There are two types of settings to limit the Memtable size depending on whether Memtable is stored in heap space or off heap space. Both are specified in units of MB. By default these setting are commented in cassandra.yaml.
# memtable_heap_space_in_mb: 2048
# memtable_offheap_space_in_mb: 2048
If Memtable size is not configured in then Cassandra assigns 1/4th of max heap size allocated to Cassandra process. For ex: if max size is 64GB then 16GB is set as Memtable size.
Memtable Allocation Types
The allocation type in cassandra.yaml specifies how to store Memtable data. The supported allocation types are
unslabbed_heap_buffers
heap_buffers
offheap_buffers
offheap_objects
By default Cassandra is configured to store Memtable data in heap space. It uses a Slab allocator to reduce the heap fragmentation.
memtable_allocation_type: heap_buffers
Above figure, shows the association between different components of Memtable. Memtables are created during Cassandra startup. Based on the configured Memtable storage type in cassandra.yaml, a pool is allocated either on heap or on both on heap and off heap. All the Memtables use the same Memtable Pool which controls overall Memtable storage usage. Each Memtable will have its own Allocator which will serves the allocation requests for it. Allocator objects will have a reference to the parent Memtable Pool for the configured limits.
Memtable contains a reference to its Column Family, the Memtable pool, the positions in to the Commit Log segments where its data is persisted, and the Mutations. The Commit Log Lower Bound is set when Memtable is created and it points to the position of the active commit log segment in which this Memtable mutations are stored. Commit Log Upper Bound is set to the last mutation position in the Commit Log. When a Memtable is flushed then these two bounds are used to discard the Commit Log segments which store the mutations in this Memtable. The bounds can refer to either the same Commit Log or different Commit Log segments. A single Commit Log can contain mutations from multiple Memtables and also a single Memtable can persist mutations in to multiple Commit Log segments. Please review Cassanadr Commit Log for additional details.

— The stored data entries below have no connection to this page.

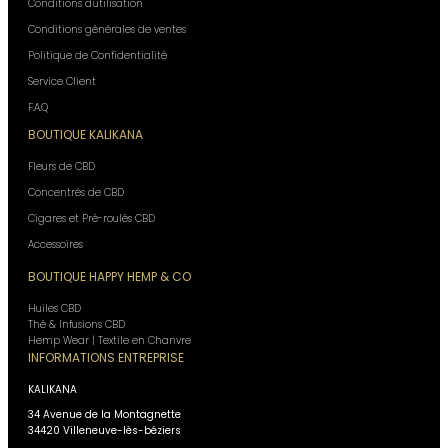
Conditions d'utilisation
Conditions générales de ventes
Politique de Confidentialité
Service Client
F.A.Q
BOUTIQUE KALIKANA
Fleurs de CBD
Concentrés de CBD
Cigares et Pré-roulés CBD
Accessoires
BOUTIQUE HAPPY HEMP & CO
Huiles CBD
Thé & Infusions CBD
Hemp Wear | Textile en Chanvre
INFORMATIONS ENTREPRISE
KALIKANA
34 Avenue de la Montagnette
34420 Villeneuve-lès-béziers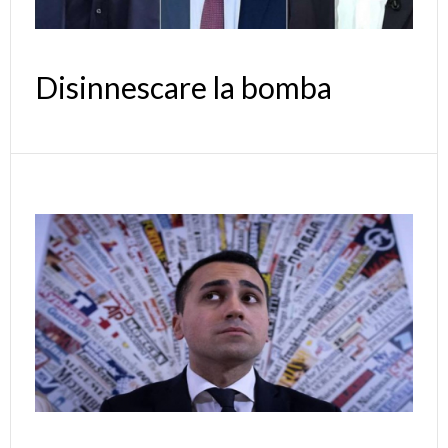
Disinnescare la bomba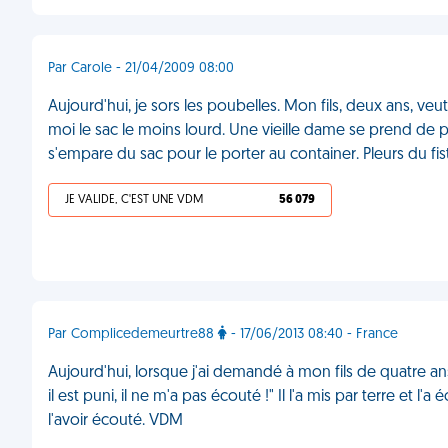
Par Carole - 21/04/2009 08:00
Aujourd'hui, je sors les poubelles. Mon fils, deux ans, veu
moi le sac le moins lourd. Une vieille dame se prend de pit
s'empare du sac pour le porter au container. Pleurs du fi
JE VALIDE, C'EST UNE VDM
56 079
Par Complicedemeurtre88
- 17/06/2013 08:40 - France
Aujourd'hui, lorsque j'ai demandé à mon fils de quatre ans c
il est puni, il ne m'a pas écouté !" Il l'a mis par terre et l'a
l'avoir écouté. VDM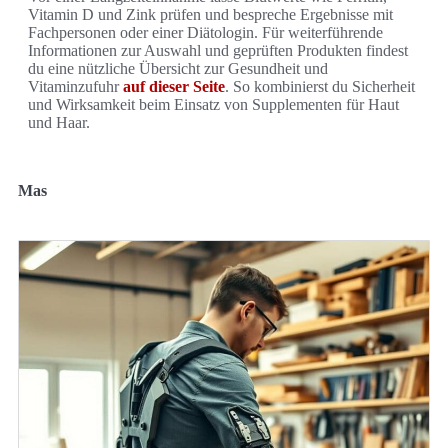
Vitamin D und Zink prüfen und bespreche Ergebnisse mit
Fachpersonen oder einer Diätologin. Für weiterführende
Informationen zur Auswahl und geprüften Produkten findest
du eine nützliche Übersicht zur Gesundheit und
Vitaminzufuhr
auf dieser Seite
. So kombinierst du Sicherheit
und Wirksamkeit beim Einsatz von Supplementen für Haut
und Haar.
Mas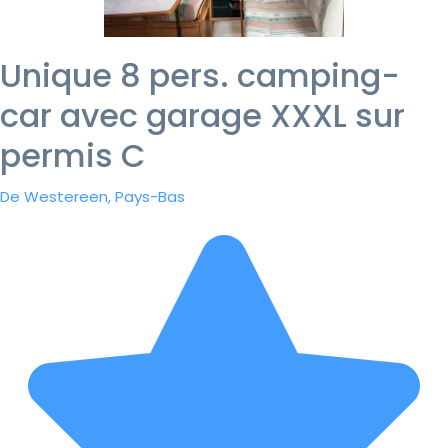
Unique 8 pers. camping-
car avec garage XXXL sur
permis C
De Westereen, Pays-Bas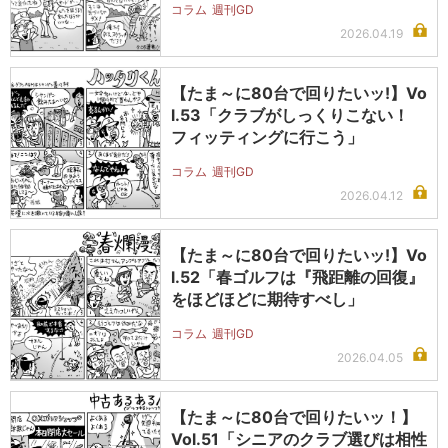
コラム
週刊GD
2026.04.19
【たま～に80台で回りたいッ!】Vo
l.53「クラブがしっくりこない！
フィッティングに行こう」
コラム
週刊GD
2026.04.12
【たま～に80台で回りたいッ!】Vo
l.52「春ゴルフは『飛距離の回復』
をほどほどに期待すべし」
コラム
週刊GD
2026.04.05
【たま～に80台で回りたいッ！】
Vol.51「シニアのクラブ選びは相性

The Min timestamp field stores the smallest timestamp of all partitions stored in this Memtable. Live Data Size stores the size of all mutations applied to this Memtable. Partitions contain the actual Column Family mutations applied in this Memtable. The Current Operations metric tracks the number of columns updated in the stored mutations.
Slab Allocator
Slab allocator tries to combine smaller memory allocations less than 128KB in to a bigger region of size 1MB to avoid heap fragmentation. Allocations bigger than 128KB are directly allocated from JVM's heap. The basic idea is to reclaim more space of older generation of JVM heap when the allocations in a slab region have similar lifetime. For example, if a column of integer type is updated, it needs heap space of 4 bytes. It will be allocated in the current slab region and the next free offset pointer is bumped by 4 bytes and the allocation count is incremented. If an application is allocating more than 128KB size then those allocations will spill all over heap and cause heap fragmentation and eventually JVM needs to de-fragment the heap space.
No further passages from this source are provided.